Я не юрист-практик. Диплом у меня есть, но по специальности я не работала ни дня — так, жизнь сложилась. Но кое-что оседает в голове навсегда. И я помнила: сделку можно оспорить, если человек в момент её совершения не понимал значения своих действий. Не был признан недееспособным — а просто в тот конкретный день, в том состоянии, не отдавал себе отчёта. Тяжёлая болезнь, сильные обезболивающие, спутанность сознания — всё это имеет значение.

В папке под пальто лежали выписки. А в выписках — диагнозы, назначения, дозировки. Я боялась их читать в поезде. Прочитала уже дома, утром, разложив на кухонном столе.

Онкология в четвёртой стадии. Метастазы. С февраля — наркотические анальгетики по схеме. В мартовской выписке, в графе о состоянии, стояло короткое, страшное слово: спутанность. Периодическая дезориентация.

Договор он подписал в марте.

Я сидела над этими листками и не плакала. Слёзы кончились ещё на похоронах. Я просто смотрела на дату выписки и на то, что помнила о дате договора, и понимала: между ними, кажется, всего несколько дней.

Позвонила дочери.

— Мам, ты как? — Настя говорила осторожно, будто я хрустальная. — Доехала?

— Доехала. Настя, ты помнишь, дед весной звонил? В марте, в апреле?

— Звонил. — Она помолчала. — Мам, он тогда странный был. Путался. Один раз меня Мариной назвал, тебя. Я не стала тебе говорить, ты и так нервничала.

— Он про квартиру что-нибудь говорил?

— Говорил. — Настя вздохнула. — Что хочет тебе всё оставить. И мне что-то. Мам, а что случилось? У тебя голос…

— Ничего. Потом расскажу. Ты только запиши, пожалуйста, дату, когда он тебя Мариной назвал. Если помнишь. Хоть примерно.

— Запишу. Мам, ты меня пугаешь.

— Всё нормально, солнышко. Всё нормально.

Я положила трубку и долго сидела, глядя в окно. Во дворе дворник скрёб лопатой последний мартовский снег — уже рыхлый, серый, ноздреватый. Скрежет железа по асфальту.

Потом я взяла лист бумаги и стала выписывать. Не эмоции — факты. Даты. Что за чем шло. Так меня когда-то учили, ещё на первом курсе: когда всё валится, бери лист и пиши по пунктам. Факт первый. Факт второй.

* * *

К юристу я пошла через неделю. Не к громкому, не к дорогому — к обычной женщине в обычной консультации, которую мне посоветовала знакомая.
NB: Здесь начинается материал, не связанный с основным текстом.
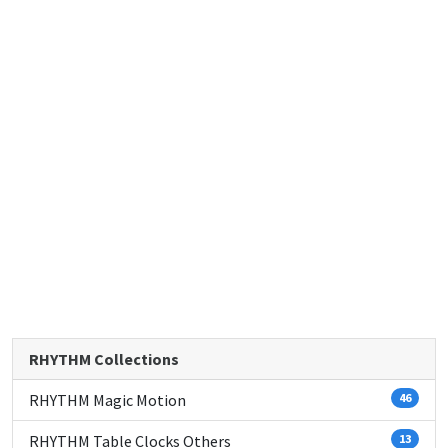
RHYTHM Collections
RHYTHM Magic Motion
46
RHYTHM Table Clocks Others
13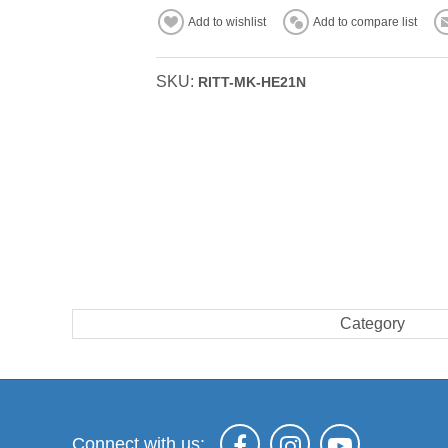
Add to wishlist
Add to compare list
SKU:
RITT-MK-HE21N
Category
Connect with us: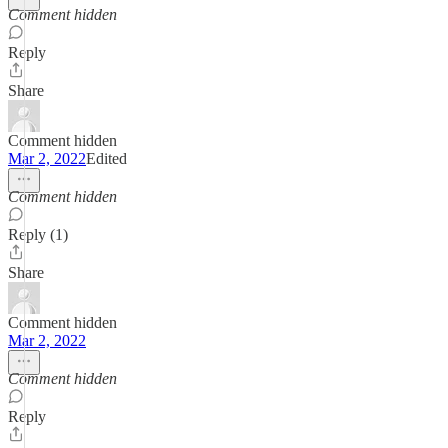
Comment hidden
Reply
Share
Comment hidden
Mar 2, 2022
Edited
Comment hidden
Reply (1)
Share
Comment hidden
Mar 2, 2022
Comment hidden
Reply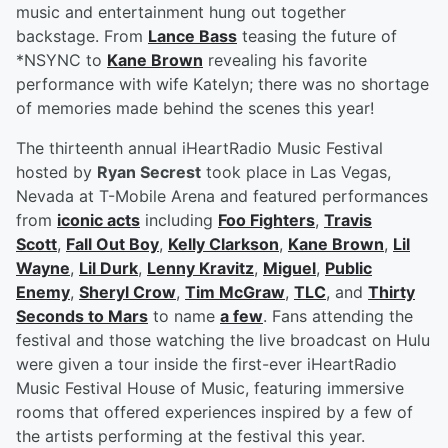
music and entertainment hung out together
backstage. From
Lance Bass
teasing the future of
*NSYNC to
Kane Brown
revealing his favorite
performance with wife Katelyn; there was no shortage
of memories made behind the scenes this year!
The thirteenth annual iHeartRadio Music Festival
hosted by
Ryan Secrest
took place in Las Vegas,
Nevada at T-Mobile Arena and featured performances
from
iconic acts
including
Foo Fighters
,
Travis
Scott
,
Fall Out Boy
,
Kelly Clarkson
,
Kane Brown
,
Lil
Wayne
,
Lil Durk
,
Lenny Kravitz
,
Miguel
,
Public
Enemy
,
Sheryl Crow
,
Tim McGraw
,
TLC
, and
Thirty
Seconds to Mars
to name
a few
. Fans attending the
festival and those watching the live broadcast on Hulu
were given a tour inside the first-ever iHeartRadio
Music Festival House of Music, featuring immersive
rooms that offered experiences inspired by a few of
the artists performing at the festival this year.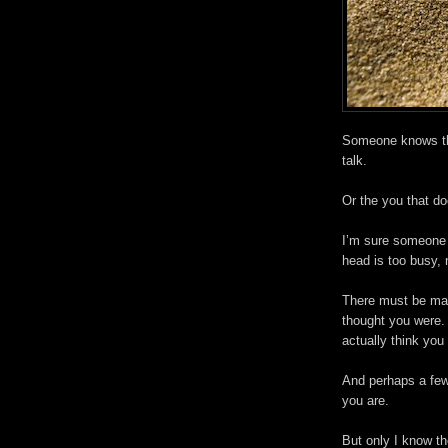
Someone knows the
talk.
Or the you that do
I’m sure someone 
head is too busy, 
There must be man
thought you were.
actually think you 
And perhaps a few
you are.
But only I know th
Её звали Ирина Александровна, ей было под шестьдесят, и она носила очки на цепочке.

— Рассказывайте, — сказала она, отодвинув чашку с остывшим чаем. — Только по порядку и без нервов. Нервы дома оставьте, тут они не помогают.

Я рассказала. Про поминки, про дверь, про услышанное. Про папку с выписками. Она слушала, не перебивая, изредка что-то помечая в блокноте.

— Так, — сказала она, когда я закончила. — Давайте я вам сразу скажу, что тут просто, а что сложно. Просто — это то, что вы дочь, наследница первой очереди. Если бы отец умер без завещания и без дарственной, квартира делилась бы между вами и супругой. Пополам, грубо говоря.

— Но дарственная всё меняет.

— Дарственная меняет всё, да. — Ирина Александровна сняла очки. — Если человек при жизни подарил квартиру, то в наследство она уже не входит. Она не его. Дарить своё имущество — законное право каждого. Отец имел полное право подарить квартиру жене. И тогда вам, простите, ничего не причитается.

— А если он не понимал, что подписывает?

— Вот. — Она снова надела очки, будто это ей помогало думать. — Вот тут и начинается ваше дело. Есть в законе такая статья. Если гражданин в момент сделки не был способен понимать значение своих действий или руководить ими — сделку можно признать недействительной. Даже если он формально дееспособный. Даже если рядом сидел нотариус.

— Как это доказать?

— Тяжело, — честно сказала она. — Не буду вам обещать лёгкой прогулки. Человека уже нет, спросить нельзя. Значит, доказывать надо косвенно. Медицинские документы — это раз. Диагноз, препараты, записи врачей о состоянии сознания. У вас, говорите, есть выписки?

— Есть. В марте — спутанность, дезориентация.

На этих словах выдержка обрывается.